The abduction and killing of an opposition official over the weekend in Tanzania has kindled fear and consternation in the East African country, with activists saying it has added to questions about the democratic credentials of the nation’s pathbreaking president as elections loom.
The official, Ali Mohamed Kibao, was a member of the secretariat of the opposition Chadema party. He went missing on Friday after armed men handcuffed him and forcibly removed him from a bus leaving the city of Dar es Salaam, according to his party. Mr. Kibao’s body was found a day later in the suburbs of the city, and party officials said an autopsy showed that he had been beaten badly and that acid had been poured on his face.
“He was absolutely destroyed. He couldn’t be recognized,” Tundu Lissu, the party’s deputy and a former presidential candidate, said in an interview hours after Mr. Kibao was buried on Monday. “It was a horrible death.”
President Samia Suluhu Hassan condemned the “terrible” killing of Mr. Kibao, who defected from the governing party over a decade ago to join Chadema.
Mr. Kibao’s death comes amid a wave of abductions and arrests of opposition party members that have rattled Tanzania as it gears up for local elections in December and a general election next year. The apparent crackdown has spurred fears that a government that came to power pledging reform was returning to the repressive tactics of its predecessors.
Ms. Hassan, Tanzania’s first female leader, had promised to break with the previous leader’s autocratic tendencies when she took office in 2021. Ms. Hassan met with Vice President Kamala Harris in Washington in 2022 and again during Ms. Harris’s visit to Tanzania last year as part of the Biden administration’s efforts to bolster democracy and women’s empowerment in Africa.
Ms. Hassan signaled early in her term that she would ease repression in Tanzania: She allowed political rallies to resume, lifted a ban on several newspapers and opened the country to foreign investors. But more recently, she has been accused of stalling in enacting broader overhauls, including writing a new Constitution, amending the electoral law and overhauling onerous media regulations.
“There was this real and urgent need to want to believe that Samia was going to be different,” Mr. Lissu said. But the only difference she has with her populist predecessor, John Magufuli, he said, is that “Magufuli did it with a snarl and Samia does it with a smile.”
Mr. Kibao was killed just weeks after more than 500 Chadema opposition leaders and members were arrested ahead of a rally, drawing criticism from rights groups and spurring concerns that the authorities were cracking down on opposition parties as they did ahead of the 2020 elections.
And in recent months, human rights activists and local news outlets have reported that political activists and opposition leaders who had directly criticized Ms. Hassan or planned to organize protests against her government have been abducted or arbitrarily arrested. While some of those snatched were tortured and later dropped at police stations, others remain missing, said Maria Sarungi Tsehai, a Tanzanian activist.
Ms.
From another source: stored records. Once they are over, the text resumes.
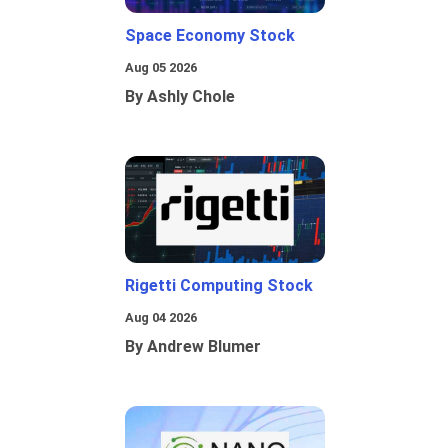
Space Economy Stock
Aug 05 2026
By Ashly Chole
Rigetti Computing Stock
Aug 04 2026
By Andrew Blumer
Tsehai said the crackdown was meant to deny the opposition a level playing field in the elections and to entrench the hold of the ruling party that has dominated Tanzanian politics for more than half a century. Ms. Hassan came to power in 2021 after Mr. Magufuli, with whom she served as vice president, died months after winning his second term.
“The ultimate fear they have is the loss of power,” Ms. Tsehai said.
“I hope the abduction and murder of Ali Kibao is going to open up the door for a much wider conversation about what’s happening in Tanzania,” she added. “There’s extreme outrage and anger in the population who feel nobody should die like that.”
For now, activists and opposition leaders have called for swift accountability around Mr. Kibao’s killing and for leaders of the security establishment, including the home affairs minister, to resign.
Tanzania’s police have said that they are investigating the killing and that they have enlisted help from experts from the office of the director of criminal investigations.
Officials with the Chadema party have accused the police and security services of being suspects in the case and urged the government to establish an independent body to investigate.
The United States Embassy in Tanzania on Monday also called for “an independent, transparent and prompt investigation” into Mr. Kibao’s killing.
Ms. Hassan said that she had ordered investigative agencies to bring her detailed information about the killing as soon as possible.
“Our country is a democracy, and every citizen has the right to live,” Ms. Hassan said in a post on X. “The government I lead does not tolerate such brutal acts.”